Reunion to remember
One of the most important things in Mary Edith Thompson Stewart’s life was her education.
The 1961 graduate of Eva School, however, had no way to prove that she had completed that phase of her life because she lost her high school diploma in a house fire just one year after her graduation.
“I never realized how important that was to me until I lost it in our house fire,” Stewart said. “When it happened, all my mother had time to do was grab what was sitting on the table by the door. Fortunately, she was able to save my class picture, but I just wasn’t able to get my diploma.”
She tried for awhile to get a replacement, but after awhile she gave up hope of ever getting it back.
Luckily, she has a friend named Betty Hogan. Her longtime friend spearheaded a project to give Stewart the surpise of her life.
Current Eva School principal Patrick Patterson presented Stewart with a replica diploma at her 50th class reunion on July 17 at her alma mater.

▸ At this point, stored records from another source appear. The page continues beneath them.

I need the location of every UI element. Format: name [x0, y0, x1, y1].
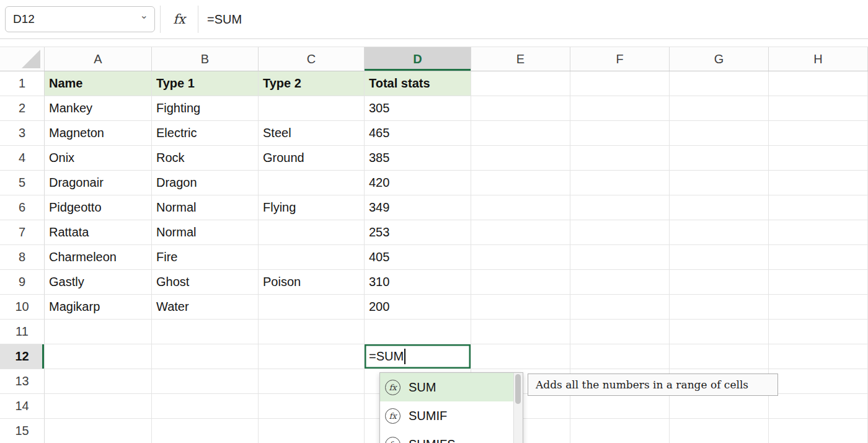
cell-A12[interactable] — [45, 344, 152, 369]
column-header-E[interactable]: E — [471, 47, 570, 71]
cell-D1[interactable]: Total stats — [365, 71, 471, 96]
cell-D8[interactable]: 405 — [365, 245, 471, 270]
row-header-2[interactable]: 2 — [0, 96, 45, 121]
row-header-9[interactable]: 9 — [0, 270, 45, 295]
column-header-D[interactable]: D — [365, 47, 471, 71]
cell-C3[interactable]: Steel — [259, 121, 365, 146]
cell-F6[interactable] — [570, 195, 670, 220]
cell-G15[interactable] — [670, 419, 769, 443]
cell-C12[interactable] — [259, 344, 365, 369]
cell-D9[interactable]: 310 — [365, 270, 471, 295]
cell-A3[interactable]: Magneton — [45, 121, 152, 146]
column-header-A[interactable]: A — [45, 47, 152, 71]
cell-B4[interactable]: Rock — [152, 146, 259, 171]
row-header-6[interactable]: 6 — [0, 195, 45, 220]
cell-H10[interactable] — [769, 295, 868, 320]
column-header-B[interactable]: B — [152, 47, 259, 71]
cell-F2[interactable] — [570, 96, 670, 121]
cell-C14[interactable] — [259, 394, 365, 419]
row-header-5[interactable]: 5 — [0, 171, 45, 195]
cell-H7[interactable] — [769, 220, 868, 245]
cell-C9[interactable]: Poison — [259, 270, 365, 295]
cell-H1[interactable] — [769, 71, 868, 96]
cell-E12[interactable] — [471, 344, 570, 369]
cell-H4[interactable] — [769, 146, 868, 171]
column-header-G[interactable]: G — [670, 47, 769, 71]
cell-E5[interactable] — [471, 171, 570, 195]
cell-C10[interactable] — [259, 295, 365, 320]
cell-H6[interactable] — [769, 195, 868, 220]
cell-D11[interactable] — [365, 320, 471, 344]
cell-A6[interactable]: Pidgeotto — [45, 195, 152, 220]
cell-C5[interactable] — [259, 171, 365, 195]
column-header-H[interactable]: H — [769, 47, 868, 71]
row-header-8[interactable]: 8 — [0, 245, 45, 270]
autocomplete-item-SUMIF[interactable]: fxSUMIF — [380, 401, 513, 430]
name-box[interactable]: D12 ⌄ — [5, 6, 155, 32]
cell-F9[interactable] — [570, 270, 670, 295]
row-header-12[interactable]: 12 — [0, 344, 45, 369]
cell-H13[interactable] — [769, 369, 868, 394]
cell-H3[interactable] — [769, 121, 868, 146]
chevron-down-icon[interactable]: ⌄ — [140, 11, 148, 20]
cell-B15[interactable] — [152, 419, 259, 443]
cell-A7[interactable]: Rattata — [45, 220, 152, 245]
cell-G10[interactable] — [670, 295, 769, 320]
cell-G9[interactable] — [670, 270, 769, 295]
cell-G3[interactable] — [670, 121, 769, 146]
cell-B2[interactable]: Fighting — [152, 96, 259, 121]
cell-A4[interactable]: Onix — [45, 146, 152, 171]
column-header-C[interactable]: C — [259, 47, 365, 71]
select-all-corner[interactable] — [0, 47, 45, 71]
cell-E11[interactable] — [471, 320, 570, 344]
cell-G4[interactable] — [670, 146, 769, 171]
column-header-F[interactable]: F — [570, 47, 670, 71]
cell-B11[interactable] — [152, 320, 259, 344]
row-header-13[interactable]: 13 — [0, 369, 45, 394]
cell-F3[interactable] — [570, 121, 670, 146]
cell-F11[interactable] — [570, 320, 670, 344]
cell-H12[interactable] — [769, 344, 868, 369]
cell-F4[interactable] — [570, 146, 670, 171]
scrollbar-thumb[interactable] — [515, 374, 521, 404]
cell-C7[interactable] — [259, 220, 365, 245]
cell-H5[interactable] — [769, 171, 868, 195]
cell-G7[interactable] — [670, 220, 769, 245]
cell-H9[interactable] — [769, 270, 868, 295]
cell-E1[interactable] — [471, 71, 570, 96]
cell-A1[interactable]: Name — [45, 71, 152, 96]
cell-E2[interactable] — [471, 96, 570, 121]
row-header-11[interactable]: 11 — [0, 320, 45, 344]
cell-B13[interactable] — [152, 369, 259, 394]
cell-E4[interactable] — [471, 146, 570, 171]
cell-E10[interactable] — [471, 295, 570, 320]
row-header-14[interactable]: 14 — [0, 394, 45, 419]
row-header-1[interactable]: 1 — [0, 71, 45, 96]
cell-H11[interactable] — [769, 320, 868, 344]
cell-H8[interactable] — [769, 245, 868, 270]
cell-B14[interactable] — [152, 394, 259, 419]
cell-G8[interactable] — [670, 245, 769, 270]
cell-E3[interactable] — [471, 121, 570, 146]
cell-A11[interactable] — [45, 320, 152, 344]
cell-G2[interactable] — [670, 96, 769, 121]
cell-E7[interactable] — [471, 220, 570, 245]
cell-G6[interactable] — [670, 195, 769, 220]
cell-F10[interactable] — [570, 295, 670, 320]
cell-H15[interactable] — [769, 419, 868, 443]
cell-A9[interactable]: Gastly — [45, 270, 152, 295]
cell-D2[interactable]: 305 — [365, 96, 471, 121]
cell-F12[interactable] — [570, 344, 670, 369]
cell-D5[interactable]: 420 — [365, 171, 471, 195]
cell-B7[interactable]: Normal — [152, 220, 259, 245]
cell-G11[interactable] — [670, 320, 769, 344]
cell-B12[interactable] — [152, 344, 259, 369]
cell-B9[interactable]: Ghost — [152, 270, 259, 295]
cell-B1[interactable]: Type 1 — [152, 71, 259, 96]
cell-A2[interactable]: Mankey — [45, 96, 152, 121]
autocomplete-scrollbar[interactable] — [513, 373, 523, 443]
cell-A14[interactable] — [45, 394, 152, 419]
cell-A10[interactable]: Magikarp — [45, 295, 152, 320]
cell-G1[interactable] — [670, 71, 769, 96]
cell-G5[interactable] — [670, 171, 769, 195]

“I just didn’t know what to say,” Stewart said. “I had no idea that they had been working on this.
“When Mr. Patterson said something about a member of the Class of ‘61 and a house fire, I perked up a little. I was thinking to myself, who else in my class had a house fire. Then as he kept talking, I knew he was talking about me.”

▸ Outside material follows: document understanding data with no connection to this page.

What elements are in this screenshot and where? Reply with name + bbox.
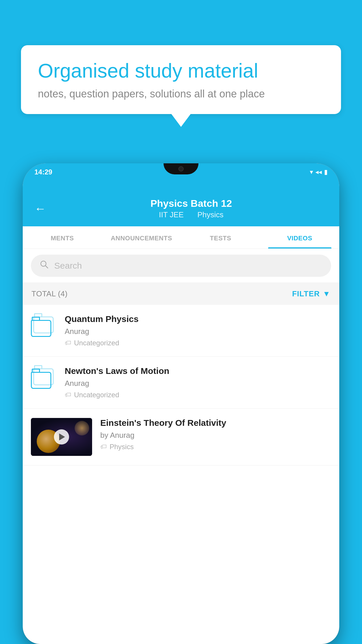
video-list: Quantum Physics Anurag 🏷 Uncategorized [23, 305, 339, 466]
bubble-subtitle: notes, question papers, solutions all at… [38, 88, 324, 100]
video-title-2: Newton's Laws of Motion [65, 366, 331, 376]
video-info-2: Newton's Laws of Motion Anurag 🏷 Uncateg… [65, 366, 331, 399]
search-bar-wrapper: Search [23, 249, 339, 283]
header-title-group: Physics Batch 12 IIT JEE Physics [55, 198, 328, 219]
video-item-newton[interactable]: Newton's Laws of Motion Anurag 🏷 Uncateg… [23, 357, 339, 409]
video-folder-icon-2 [31, 366, 57, 392]
signal-icon: ◂◂ [315, 168, 322, 176]
header-subtitle: IIT JEE Physics [55, 210, 328, 219]
header-title: Physics Batch 12 [55, 198, 328, 209]
video-tag-2: 🏷 Uncategorized [65, 391, 331, 399]
search-bar[interactable]: Search [31, 255, 331, 277]
battery-icon: ▮ [324, 168, 328, 176]
app-header: ← Physics Batch 12 IIT JEE Physics [23, 191, 339, 226]
video-author-3: by Anurag [100, 431, 331, 440]
tab-tests[interactable]: TESTS [181, 226, 260, 249]
notch [164, 163, 198, 174]
bubble-title: Organised study material [38, 59, 324, 82]
video-title-1: Quantum Physics [65, 314, 331, 324]
header-subtitle-part2: Physics [197, 210, 224, 219]
video-tag-text-1: Uncategorized [74, 339, 119, 347]
video-folder-icon-1 [31, 314, 57, 340]
thumb-glow [75, 421, 89, 435]
video-info-3: Einstein's Theory Of Relativity by Anura… [100, 418, 331, 451]
tab-bar: MENTS ANNOUNCEMENTS TESTS VIDEOS [23, 226, 339, 249]
back-button[interactable]: ← [34, 202, 46, 215]
tab-videos[interactable]: VIDEOS [260, 226, 340, 249]
video-item-einstein[interactable]: Einstein's Theory Of Relativity by Anura… [23, 409, 339, 466]
search-icon [40, 260, 49, 272]
status-time: 14:29 [34, 168, 52, 176]
tab-ments[interactable]: MENTS [23, 226, 102, 249]
status-bar: 14:29 ▾ ◂◂ ▮ [23, 163, 339, 191]
tag-icon-2: 🏷 [65, 391, 71, 399]
filter-bar: TOTAL (4) FILTER ▼ [23, 283, 339, 305]
header-subtitle-part1: IIT JEE [159, 210, 184, 219]
video-tag-text-2: Uncategorized [74, 391, 119, 399]
folder-main-1 [31, 320, 51, 337]
filter-label: FILTER [292, 289, 320, 298]
video-info-1: Quantum Physics Anurag 🏷 Uncategorized [65, 314, 331, 347]
status-icons: ▾ ◂◂ ▮ [310, 168, 328, 176]
play-icon [59, 433, 65, 440]
video-item-quantum[interactable]: Quantum Physics Anurag 🏷 Uncategorized [23, 305, 339, 357]
folder-main-2 [31, 372, 51, 389]
video-tag-3: 🏷 Physics [100, 443, 331, 451]
tag-icon-1: 🏷 [65, 339, 71, 347]
tag-icon-3: 🏷 [100, 443, 107, 451]
video-thumbnail-einstein [31, 418, 92, 456]
video-title-3: Einstein's Theory Of Relativity [100, 418, 331, 428]
video-tag-text-3: Physics [110, 443, 134, 451]
wifi-icon: ▾ [310, 168, 313, 176]
svg-line-1 [45, 266, 48, 268]
speech-bubble: Organised study material notes, question… [21, 45, 341, 114]
video-author-2: Anurag [65, 379, 331, 388]
search-placeholder: Search [54, 261, 82, 271]
camera-dot [178, 166, 184, 172]
total-count: TOTAL (4) [31, 289, 68, 298]
play-button[interactable] [54, 429, 69, 444]
video-tag-1: 🏷 Uncategorized [65, 339, 331, 347]
tab-announcements[interactable]: ANNOUNCEMENTS [102, 226, 181, 249]
filter-icon: ▼ [323, 289, 331, 298]
phone-frame: 14:29 ▾ ◂◂ ▮ ← Physics Batch 12 IIT JEE … [23, 163, 339, 644]
video-author-1: Anurag [65, 327, 331, 336]
filter-button[interactable]: FILTER ▼ [292, 289, 331, 298]
phone-screen: Search TOTAL (4) FILTER ▼ [23, 249, 339, 644]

Patterson called Stewart up to the front and presented her with a framed diploma.
Hogan said Stewart always talked about her high school diploma and how she lost it in the fire.

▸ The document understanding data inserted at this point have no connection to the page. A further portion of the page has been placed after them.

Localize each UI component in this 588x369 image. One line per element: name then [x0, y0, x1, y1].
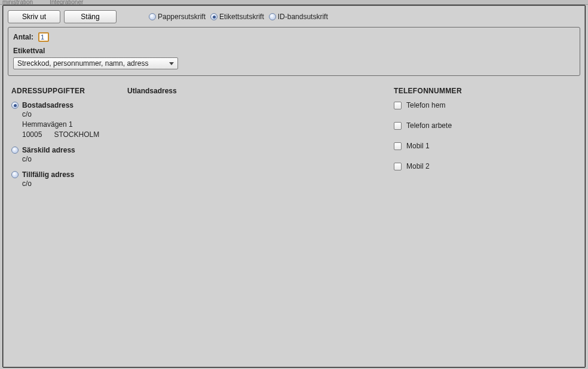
radio-icon	[11, 147, 19, 154]
foreign-address-header: Utlandsadress	[127, 87, 390, 95]
print-type-label[interactable]: Etikettsutskrift	[210, 13, 264, 21]
print-type-paper-label: Pappersutskrift	[158, 13, 206, 21]
etikettval-label: Etikettval	[13, 47, 575, 55]
print-type-idband[interactable]: ID-bandsutskrift	[269, 13, 328, 21]
address-bostad-title: Bostadsadress	[22, 101, 74, 109]
antal-input[interactable]	[38, 32, 49, 42]
address-bostad-cityline: 10005 STOCKHOLM	[22, 130, 127, 140]
toolbar: Skriv ut Stäng Pappersutskrift Etikettsu…	[8, 9, 580, 27]
checkbox-icon[interactable]	[394, 122, 402, 130]
address-bostad-street: Hemmavägen 1	[22, 120, 127, 130]
print-type-label-label: Etikettsutskrift	[219, 13, 264, 21]
address-bostad-co: c/o	[22, 109, 127, 120]
phone-item-hem[interactable]: Telefon hem	[394, 101, 580, 109]
phone-list: Telefon hem Telefon arbete Mobil 1 Mobil…	[394, 101, 580, 170]
radio-icon	[269, 13, 276, 20]
close-button[interactable]: Stäng	[64, 10, 117, 23]
address-option-tillfallig[interactable]: Tillfällig adress	[11, 170, 127, 179]
checkbox-icon[interactable]	[394, 102, 402, 109]
etikettval-select[interactable]: Streckkod, personnummer, namn, adress	[13, 57, 178, 69]
radio-icon	[149, 13, 156, 20]
checkbox-icon[interactable]	[394, 142, 402, 150]
print-type-paper[interactable]: Pappersutskrift	[149, 13, 206, 21]
antal-label: Antal:	[13, 33, 33, 41]
config-panel: Antal: Etikettval Streckkod, personnumme…	[8, 27, 580, 76]
radio-icon	[11, 102, 19, 109]
address-option-bostad[interactable]: Bostadsadress	[11, 101, 127, 109]
address-tillfallig-title: Tillfällig adress	[22, 170, 74, 179]
phone-label: Telefon arbete	[406, 121, 452, 130]
phone-label: Mobil 1	[406, 142, 430, 150]
addresses-header: ADRESSUPPGIFTER	[11, 87, 127, 95]
checkbox-icon[interactable]	[394, 163, 402, 170]
address-tillfallig-co: c/o	[22, 179, 127, 189]
radio-icon	[210, 13, 218, 20]
phones-header: TELEFONNUMMER	[394, 87, 580, 95]
print-type-group: Pappersutskrift Etikettsutskrift ID-band…	[149, 13, 330, 21]
phone-label: Mobil 2	[406, 162, 430, 170]
radio-icon	[11, 171, 19, 178]
phone-item-mobil2[interactable]: Mobil 2	[394, 162, 580, 170]
address-sarskild-title: Särskild adress	[22, 146, 75, 154]
phone-item-arbete[interactable]: Telefon arbete	[394, 121, 580, 130]
chevron-down-icon	[169, 62, 174, 65]
background-menu: ministrationIntegrationer	[0, 0, 588, 5]
print-dialog: Skriv ut Stäng Pappersutskrift Etikettsu…	[2, 5, 586, 368]
address-option-sarskild[interactable]: Särskild adress	[11, 146, 127, 154]
phone-item-mobil1[interactable]: Mobil 1	[394, 142, 580, 150]
print-type-idband-label: ID-bandsutskrift	[278, 13, 328, 21]
address-sarskild-co: c/o	[22, 154, 127, 164]
etikettval-selected-text: Streckkod, personnummer, namn, adress	[17, 59, 148, 68]
phone-label: Telefon hem	[406, 101, 445, 109]
print-button[interactable]: Skriv ut	[8, 10, 60, 23]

“You can tell it meant a lot to her,” Hogan said. “I always remember her talking about missing her diploma. So I wanted to do something about it.”
So she approached Patterson to see if they could get a replica diploma. While he didn’t think it was possible to get one exactly like the rest of the Class of 1961, Patterson believed they could use another person’s diploma to give her a replica of the one she lost in the fire.
Hogan said Patterson and Eva School art teacher Dennis Bricknell used the diploma from Stewart’s classmate, Mary Ellen Holmes, to create Stewart’s diploma.
“They used the ‘Mary E’ Mary Ellen’s diploma and then copied other letters in the diploma to spell ‘Mary Edith Thompson’ on the diploma,” Hogan said. “It also had the signatures of both the principal then and the school superintendent. I don’t know how (Patterson and Bricknell) did it, but you can’t tell the difference between the replica and the original.”
Thompson said she hasn’t figured out where she’s going to put it in her house.
“I may buy an easel to put it on,” Thompson said.
She said she appreciated what Hogan and the rest of them did for her, especially on July 17. Stewart said that is a tough weekend because it would have been she and her husband’s 40th anniversary on July 16 and her husband died the day after their 30th anniversary. It was also her late mother’s birthday.
“I almost didn’t go to the reunion,” Stewart said. “Betty kind of asked me to go. I didn’t know why, but I went anyway.. That was probably the best day of my life. I just can’t thank them enough for what they did.”